As a mum of three, life is already full and busy, so how would you encourage other parents in your position and stage of life to start to make realistic and sustainable choices? What worked for you?

We began making sustainable choices in 2017, when we moved house to an area that collected food waste. It sounds like a strange start but dividing up our bins meant that I could see clearly how much waste, in particular how much plastic, we were throwing away weekly. It started to not sit right with me; that we would be purchasing all these things wrapped in plastic, only to use that plastic just for a couple of days before throwing away.
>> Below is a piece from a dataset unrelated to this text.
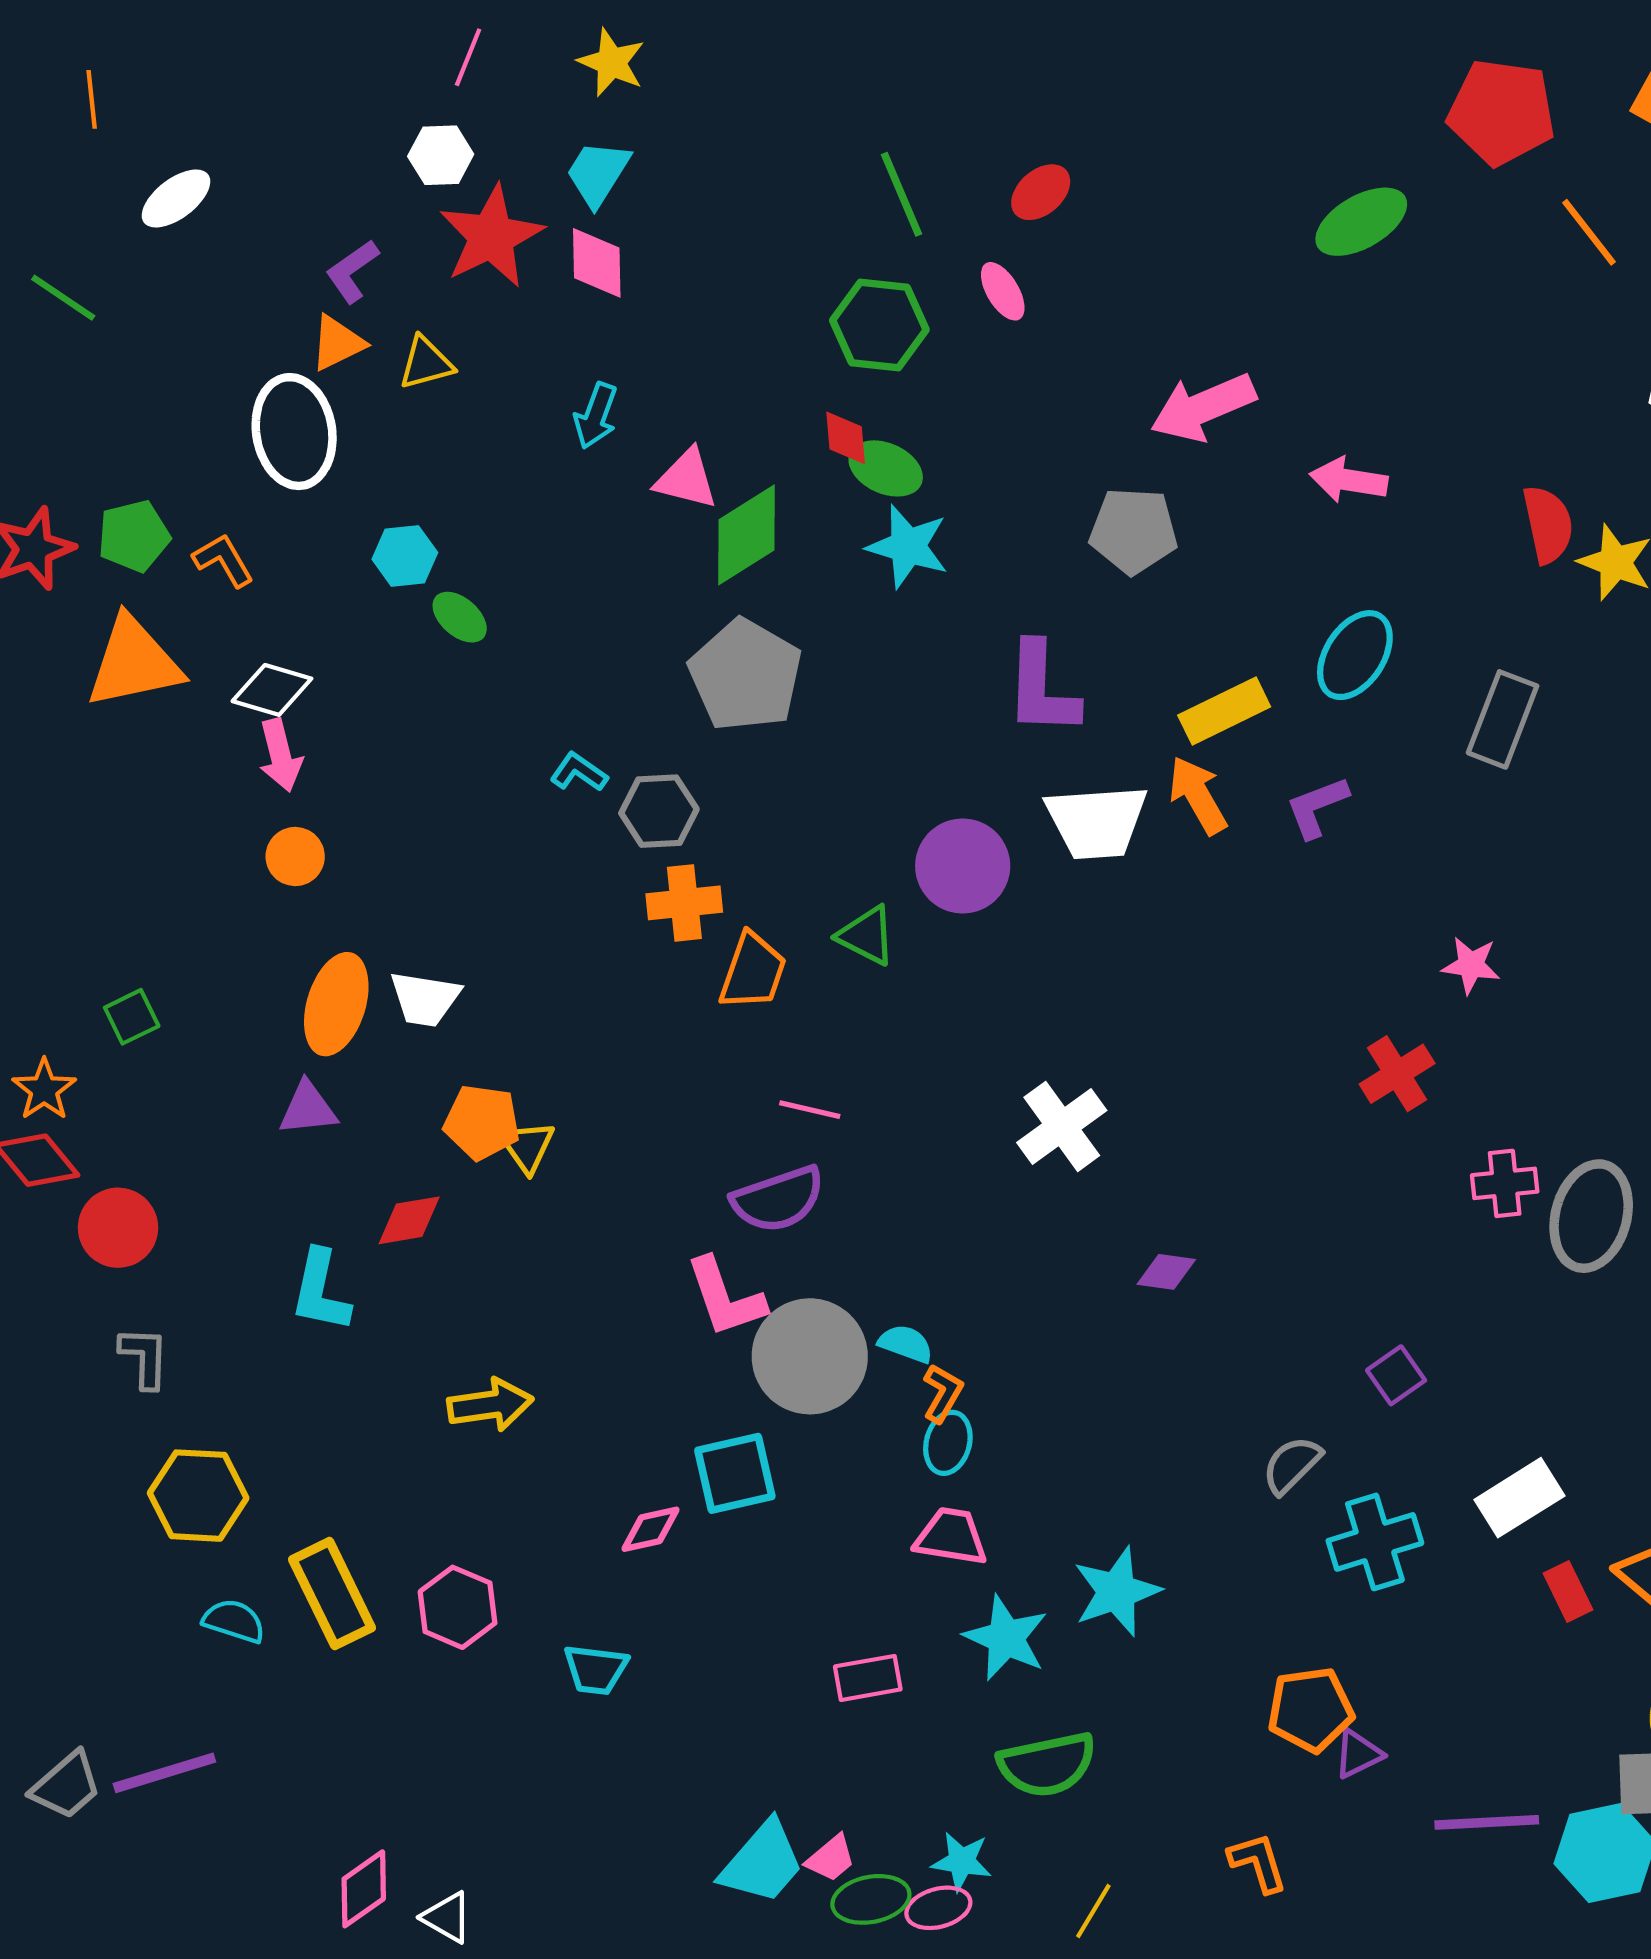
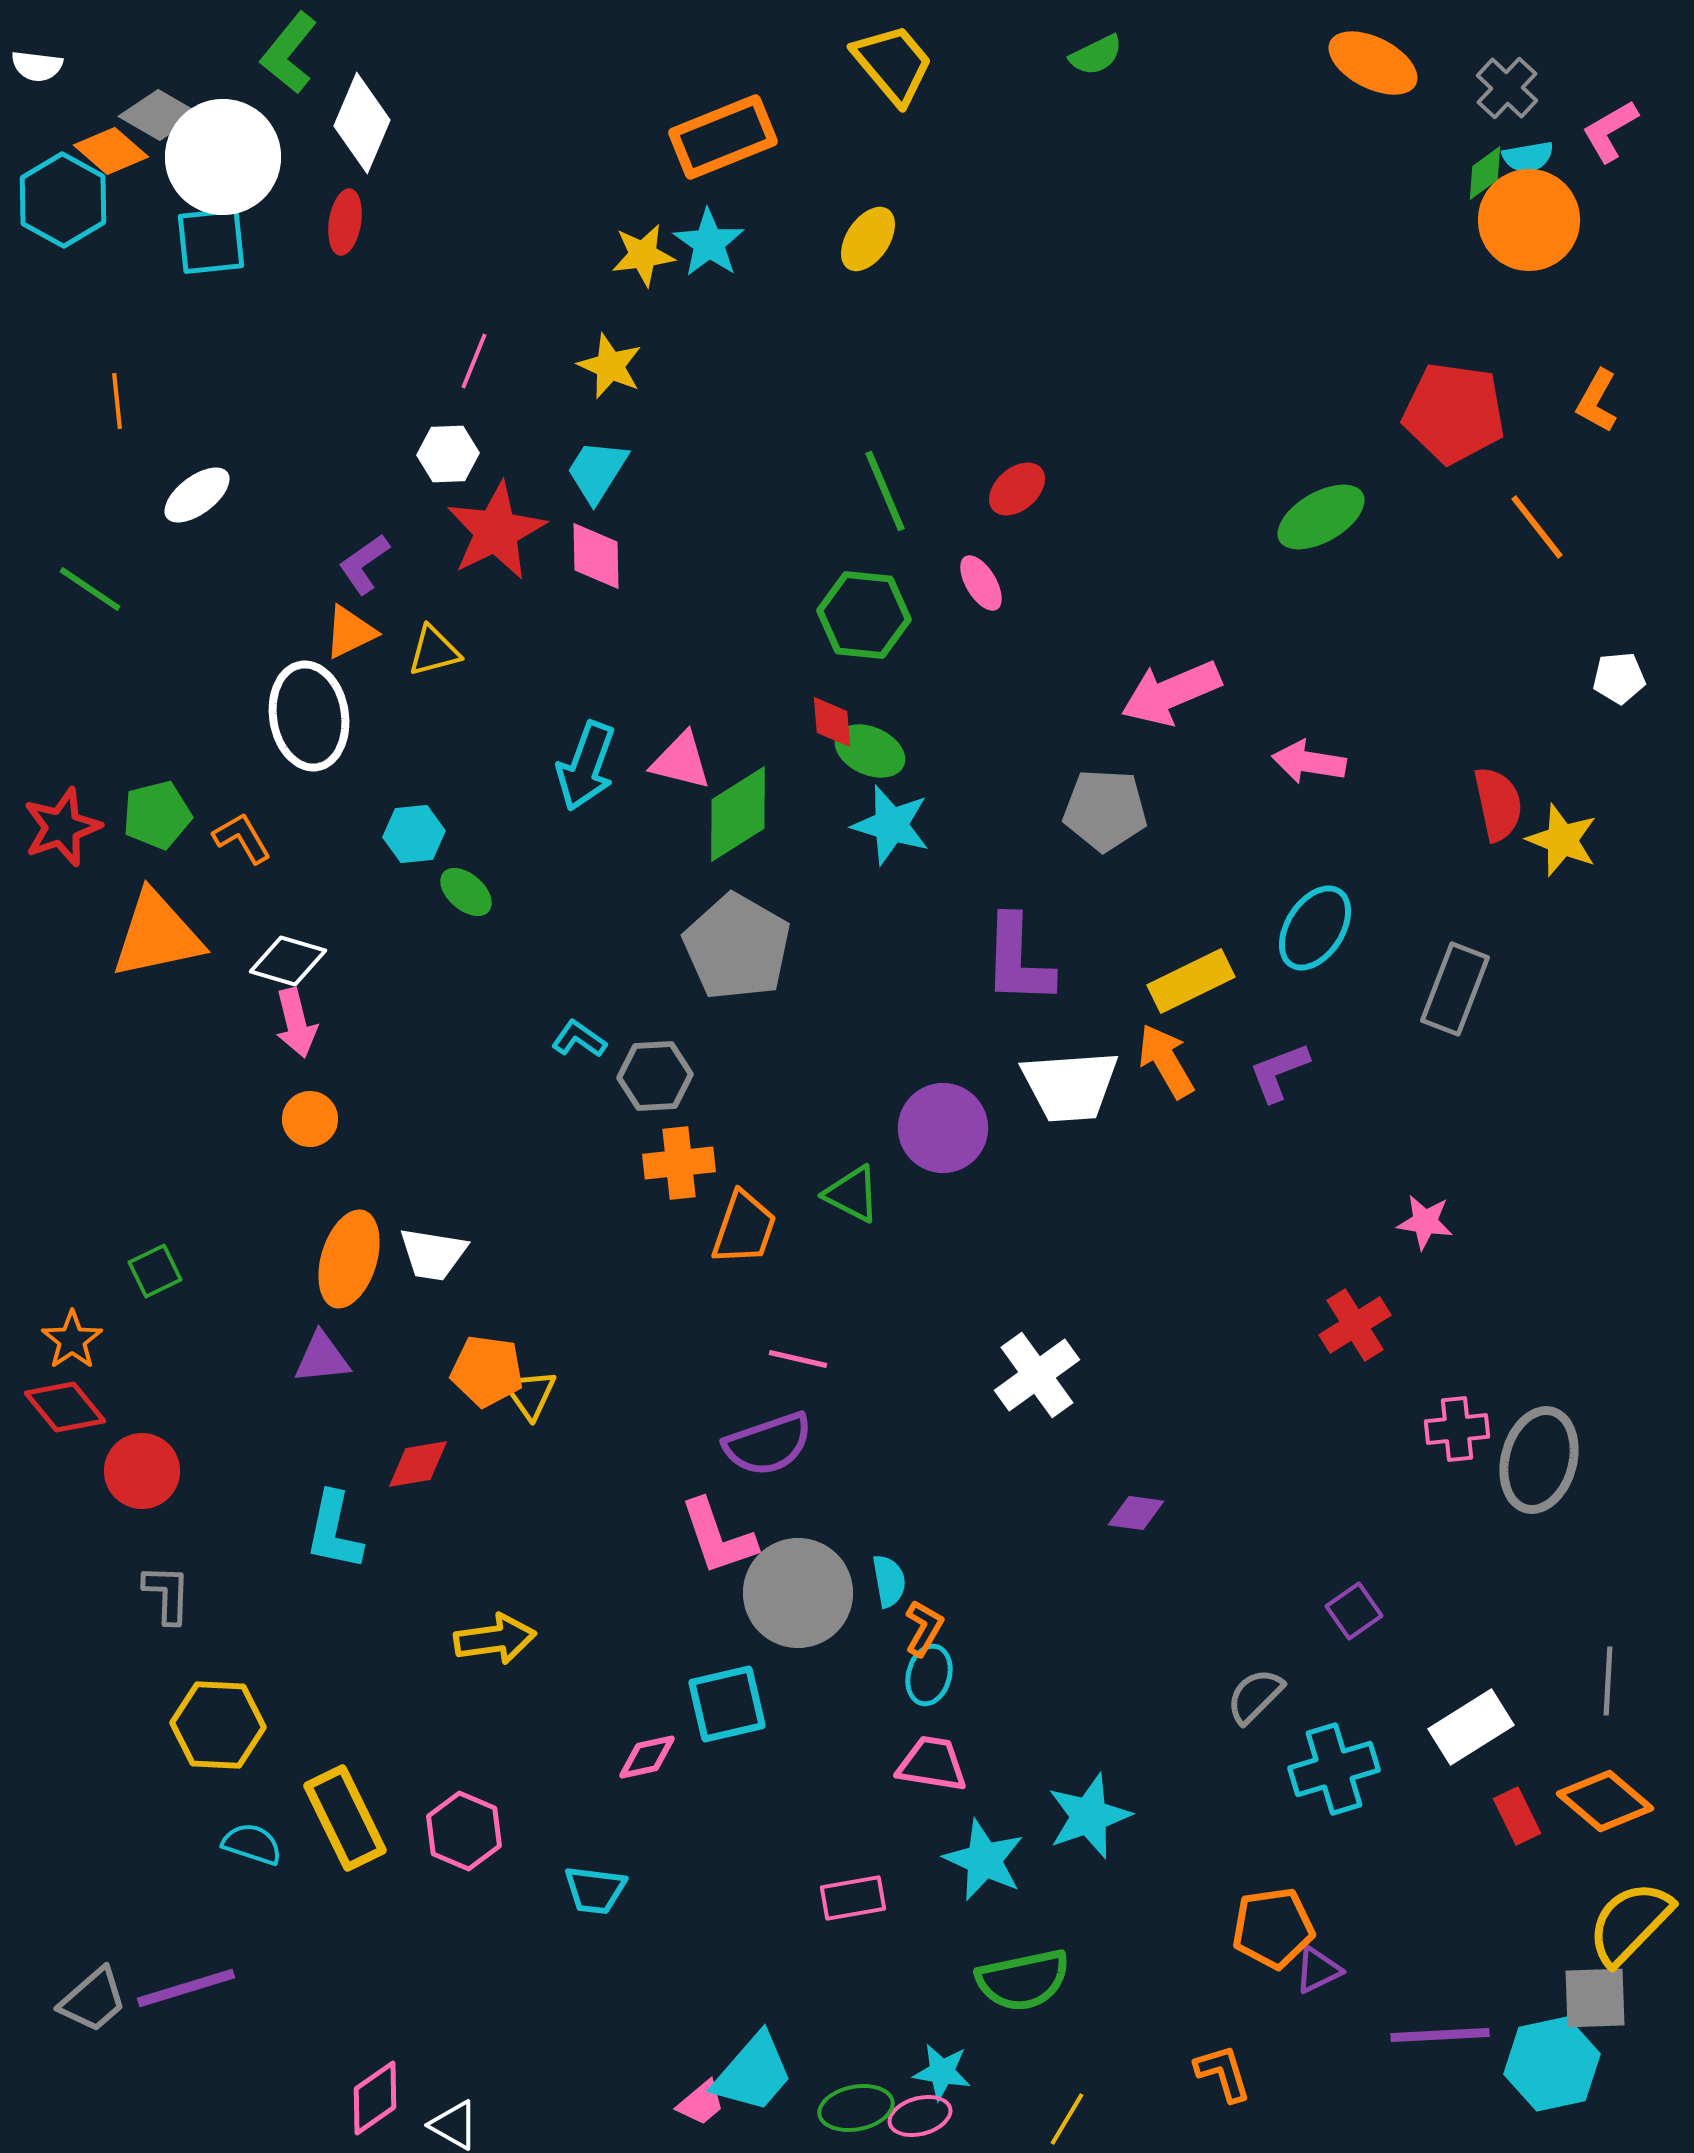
cyan arrow: (596, 416) -> (586, 766), moved, size x1.4
cyan semicircle: (906, 1344) -> (889, 1581), turned 60
pink trapezoid: (831, 1858) -> (701, 2103), moved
It just grew and grew from there.

If you’re looking to make sustainable changes but have no idea where to start, I would ask you; what is a trigger for you? For me, the triggers have changed so much over the years. At first, it was plastic. Then, it was the amount of carbon emissions it takes to put beef or lamb on our kitchen table. Next, it was the amount of micro plastics in clothing, but then — it was fast fashion all together, I found out how little garment workers are paid (0.6% of each item) and I couldn’t not make changes to my lifestyle.

Once you start to have an idea of what is not sitting right, then just start thinking about how you can make changes to help shift your lifestyle. Knowing the reason of ‘why’ is what motivates me to make the sustainable choice time and time again.

Some examples:

- We decided we didn’t want to throw away a mountain of disposable wipes, so we use reusable. When we used reusable cloth nappies with our 1-2 year old, we saved around 4-5 nappies a day going to landfill which is around 1,500 a year. That’s a motivator for me.

- I look to buy as much as I can from small businesses not only because of the quality, but to support individuals who have worked their socks off to create and sell something they are really passionate about. Knowing I’m giving my money straight into the hands of a business that is going to keep pursuing their passion is also a motivator.

 

What would you say have been the easiest switches you have been able to make as a young family and why?

There have been so many changes we’ve made to our lifestyle in the last 3 years, and many of them honestly feel like the easiest switches. 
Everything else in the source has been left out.